A Matahachi no le llamaban así, pero también podrían haberle aplicado la misma expresión. Algo más bajo y robusto que Takezō, era ancho de pecho y carirredondo, dando una impresión de jovialidad si no de bufón declarado. Sus ojos prominentes, algo saltones, tendían a moverse mientras hablaba, y la mayor parte de los chistes a su costa se basaban en el parecido que tenía con las ranas, que croaban sin cesar en las noches veraniegas.

Ambos amigos estaban al final de la adolescencia y por ello se recuperaban con rapidez de la mayor parte de dolencias. Cuando las heridas de Takezō hubieron sanado del todo, Matahachi ya no podía soportar por más tiempo su encierro. Paseaba por la leñera y se quejaba continuamente de que estaba encarcelado. Más de una vez cometió el error de decir que se sentía como un grillo en un agujero húmedo y oscuro, invitando así a Takezō a replicar que a las ranas y los grillos les gustan tales moradas. En algún momento Matahachi debió ceder a la curiosidad y fisgoneó en el interior de la casa, porque un día se inclinó hacia su compañero de celda como para darle alguna noticia trascendental.

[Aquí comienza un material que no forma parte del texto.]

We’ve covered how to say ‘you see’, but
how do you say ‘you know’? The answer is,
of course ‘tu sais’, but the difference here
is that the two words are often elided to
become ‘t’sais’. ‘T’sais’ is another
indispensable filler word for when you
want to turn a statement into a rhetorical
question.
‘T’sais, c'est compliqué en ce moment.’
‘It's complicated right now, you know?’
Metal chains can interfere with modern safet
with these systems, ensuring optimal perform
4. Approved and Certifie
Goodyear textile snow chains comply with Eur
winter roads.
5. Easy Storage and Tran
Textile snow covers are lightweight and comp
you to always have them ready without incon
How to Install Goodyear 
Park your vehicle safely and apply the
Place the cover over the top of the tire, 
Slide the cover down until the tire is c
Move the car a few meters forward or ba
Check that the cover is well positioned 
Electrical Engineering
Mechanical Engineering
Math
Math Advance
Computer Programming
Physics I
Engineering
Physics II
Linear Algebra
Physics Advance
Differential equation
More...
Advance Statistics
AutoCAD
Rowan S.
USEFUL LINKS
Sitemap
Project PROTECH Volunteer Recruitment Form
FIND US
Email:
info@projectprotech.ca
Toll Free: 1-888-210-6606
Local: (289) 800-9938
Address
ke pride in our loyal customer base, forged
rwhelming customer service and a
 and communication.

—¡Cada noche la viuda se empolva la cara y se pone guapa! —susurró en tono preocupado.

El rostro de Takezō pareció el de un chico de doce años que detesta a las niñas y nota la deserción, un interés en ciernes por «ellas», en su amigo más íntimo. Matahachi se había vuelto un traidor, y la expresión de Takezō era de inequívoca repugnancia.

Matahachi empezó a ir a la casa y sentarse al lado del hogar con Akemi y su juvenil madre. Al cabo de tres o cuatro días de charlar y bromear con ellas, el festivo huésped era uno más de la familia. Ya no regresaba a la leñera ni siquiera de noche, y las pocas veces que lo hacía el aliento le olía a sake e intentaba convencer a Takezō para que fuese a la casa, alabando la buena vida que estaba al alcance de su mano.

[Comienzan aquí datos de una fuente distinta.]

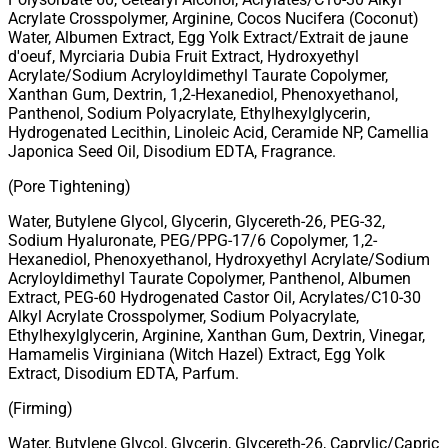
Acrylate Crosspolymer, Arginine, Cocos Nucifera (Coconut)
Water, Albumen Extract, Egg Yolk Extract/Extrait de jaune
d'oeuf, Myrciaria Dubia Fruit Extract, Hydroxyethyl
Acrylate/Sodium Acryloyldimethyl Taurate Copolymer,
Xanthan Gum, Dextrin, 1,2-Hexanediol, Phenoxyethanol,
Panthenol, Sodium Polyacrylate, Ethylhexylglycerin,
Hydrogenated Lecithin, Linoleic Acid, Ceramide NP, Camellia
Japonica Seed Oil, Disodium EDTA, Fragrance.
(Pore Tightening)
Water, Butylene Glycol, Glycerin, Glycereth-26, PEG-32,
Sodium Hyaluronate, PEG/PPG-17/6 Copolymer, 1,2-
Hexanediol, Phenoxyethanol, Hydroxyethyl Acrylate/Sodium
Acryloyldimethyl Taurate Copolymer, Panthenol, Albumen
Extract, PEG-60 Hydrogenated Castor Oil, Acrylates/C10-30
Alkyl Acrylate Crosspolymer, Sodium Polyacrylate,
Ethylhexylglycerin, Arginine, Xanthan Gum, Dextrin, Vinegar,
Hamamelis Virginiana (Witch Hazel) Extract, Egg Yolk
Extract, Disodium EDTA, Parfum.
(Firming)
Water, Butylene Glycol, Glycerin, Glycereth-26, Caprylic/Capric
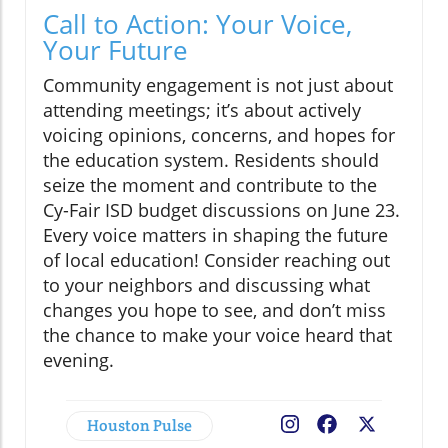
Call to Action: Your Voice,
Your Future
Community engagement is not just about
attending meetings; it’s about actively
voicing opinions, concerns, and hopes for
the education system. Residents should
seize the moment and contribute to the
Cy-Fair ISD budget discussions on June 23.
Every voice matters in shaping the future
of local education! Consider reaching out
to your neighbors and discussing what
changes you hope to see, and don’t miss
the chance to make your voice heard that
evening.
Houston Pulse
Facebook
X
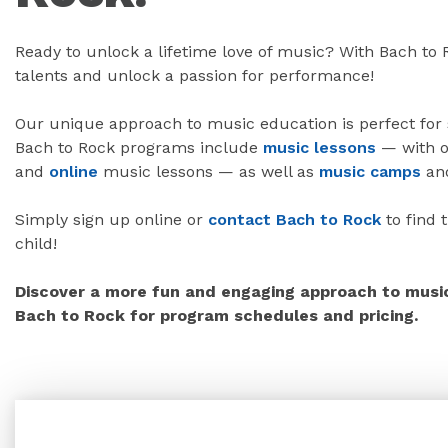
Ready to unlock a lifetime love of music? With Bach to
talents and unlock a passion for performance!
Our unique approach to music education is perfect for st
Bach to Rock programs include
music lessons
— with o
and
online
music lessons — as well as
music camps
an
Simply sign up online or
contact Bach to Rock
to find 
child!
Discover a more fun and engaging approach to music 
Bach to Rock for program schedules and pricing.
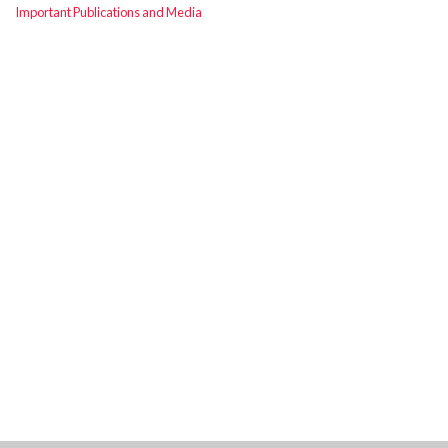
Important Publications and Media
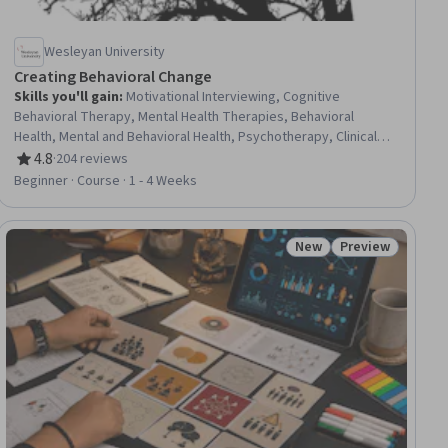
Wesleyan University
Creating Behavioral Change
Skills you'll gain
:
Motivational Interviewing, Cognitive
Behavioral Therapy, Mental Health Therapies, Behavioral
Health, Mental and Behavioral Health, Psychotherapy, Clinical
Psychology, Behavior Management, Behavioral Management,
4.8
·
204 reviews
Rating, 4.8 out of 5 stars
Health Promotion, Experimentation, Health Education, Learning
Beginner · Course · 1 - 4 Weeks
Theory
New
Preview
ial
Status: New
Status: Preview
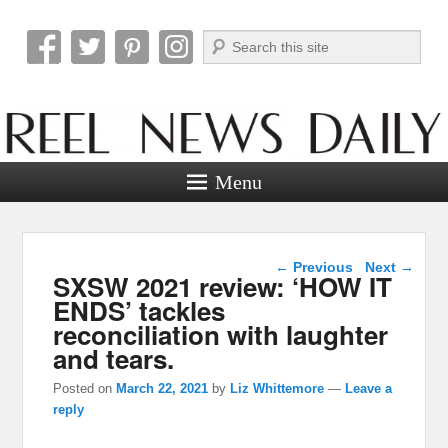
Search
Reel News Daily
Menu
Post navigation
←
Previous
Next
→
SXSW 2021 review: ‘HOW IT
ENDS’ tackles
reconciliation with laughter
and tears.
Posted on
March 22, 2021
by
Liz Whittemore
—
Leave a
reply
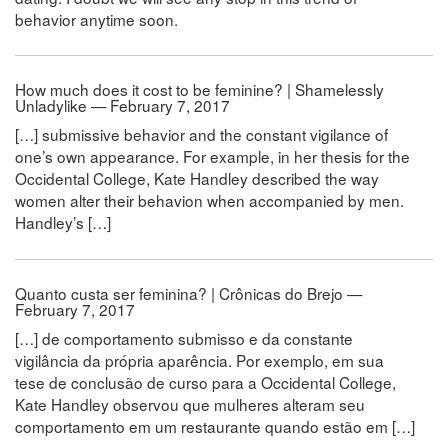
behavior anytime soon.
How much does it cost to be feminine? | Shamelessly
Unladylike — February 7, 2017
[…] submissive behavior and the constant vigilance of
one’s own appearance. For example, in her thesis for the
Occidental College, Kate Handley described the way
women alter their behavion when accompanied by men.
Handley’s […]
Quanto custa ser feminina? | Crônicas do Brejo —
February 7, 2017
[…] de comportamento submisso e da constante
vigilância da própria aparência. Por exemplo, em sua
tese de conclusão de curso para a Occidental College,
Kate Handley observou que mulheres alteram seu
comportamento em um restaurante quando estão em […]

—¡Estás loco! —replicaba Takezō, exasperado—. Vas a hacer que nos maten, o por lo menos que nos detengan. Hemos perdido, somos rezagados…, ¿no puedes meterte eso en la cabeza? Debemos tener cuidado y permanecer ocultos hasta que las cosas se calmen.

Sin embargo, pronto se cansó de intentar hacer entrar en razón a su amigo amante de los placeres y empezó a atajarle con bruscas réplicas: «No me gusta el sake», le decía, o en ocasiones: «Me gusta estar aquí. Es cómodo».

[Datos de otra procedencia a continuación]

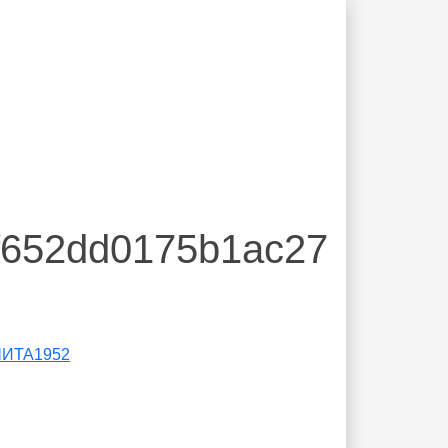
7f652dd0175b1ac27
ЧИТА1952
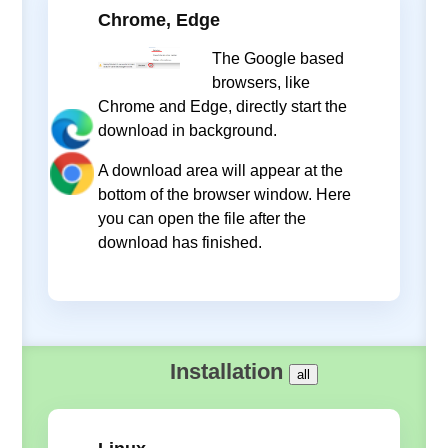
Chrome, Edge
The Google based
browsers, like
Chrome and Edge, directly start the
download in background.
A download area will appear at the
bottom of the browser window. Here
you can open the file after the
download has finished.
Installation
all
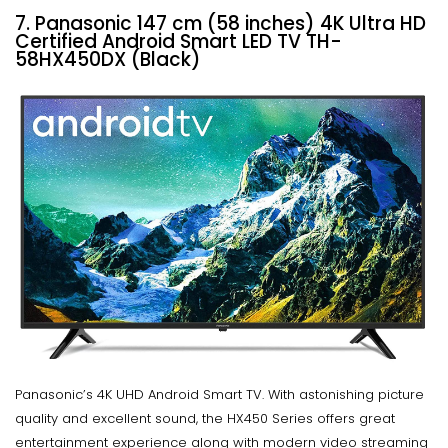
7. Panasonic 147 cm (58 inches) 4K Ultra HD
Certified Android Smart LED TV TH-
58HX450DX (Black)
Panasonic’s 4K UHD Android Smart TV. With astonishing picture
quality and excellent sound, the HX450 Series offers great
entertainment experience along with modern video streaming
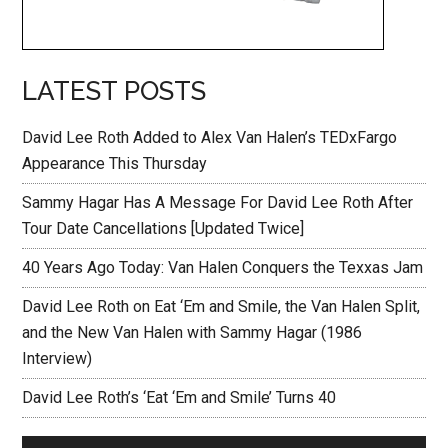
LATEST POSTS
David Lee Roth Added to Alex Van Halen’s TEDxFargo
Appearance This Thursday
Sammy Hagar Has A Message For David Lee Roth After
Tour Date Cancellations [Updated Twice]
40 Years Ago Today: Van Halen Conquers the Texxas Jam
David Lee Roth on Eat ‘Em and Smile, the Van Halen Split,
and the New Van Halen with Sammy Hagar (1986
Interview)
David Lee Roth’s ‘Eat ‘Em and Smile’ Turns 40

Pero Takezō también estaba ansioso de movimiento. Se aburría más de lo tolerable, y finalmente mostró signos de debilidad.

—¿De veras es segura? —preguntaba—. Me refiero a esta vecindad. ¿No hay señales de patrullas? ¿Estás seguro?

Tras haber permanecido encerrado durante veinte días en la leñera, salió por fin como un prisionero de guerra medio muerto de hambre. Su piel tenía el aspecto translúcido y cerúleo de la muerte, tanto más evidente cuando estaba al lado de su amigo, enrojecido por el sol y el sake. Miró con los ojos entrecerrados el cielo azul, estiró los brazos y bostezó de una manera extravagante. Cuando por fin cerró la boca cavernosa, su amigo se dio cuenta de que entretanto sus cejas habían estado unidas. Tenía una expresión preocupada.

—Matahachi —dijo con seriedad—, estamos abusando de esta buena gente, que corre un gran riesgo teniéndonos aquí. Creo que deberíamos emprender el regreso a casa.

—Supongo que tienes razón —replicó Matahachi—, pero no dejan pasar a nadie a través de las barreras sin comprobar quién es. Según la viuda, los caminos a Kyoto e Ise son intransitables. Dice que podemos quedarnos aquí hasta que lleguen las nieves, y la chica es del mismo parecer. Está convencida de que debemos seguir ocultos, y ya sabes que ella sale por ahí a diario.

—¿Llamas estar oculto a permanecer sentado junto al fuego y bebiendo?

—Claro. ¿Sabes lo que hice? El otro día unos hombres de Tokugawa, que aún están buscando al general Ukita, vinieron a fisgar. Me libré de los hijoputas simplemente saliendo a saludarles. —Al oír esto Takezō abrió mucho los ojos, incrédulo, y Matahachi soltó una carcajada. Cuando volvió a serenarse siguió diciendo—: Estás más seguro al aire libre que agazapado en la leñera, con el oído atento a posibles pisadas y volviéndote loco. Eso es lo que he intentado decirte.

Matahachi volvió a desternillarse de risa y Takezō se encogió de hombros.

—Quizá tengas razón. Ésa podría ser la mejor manera de solucionar las cosas.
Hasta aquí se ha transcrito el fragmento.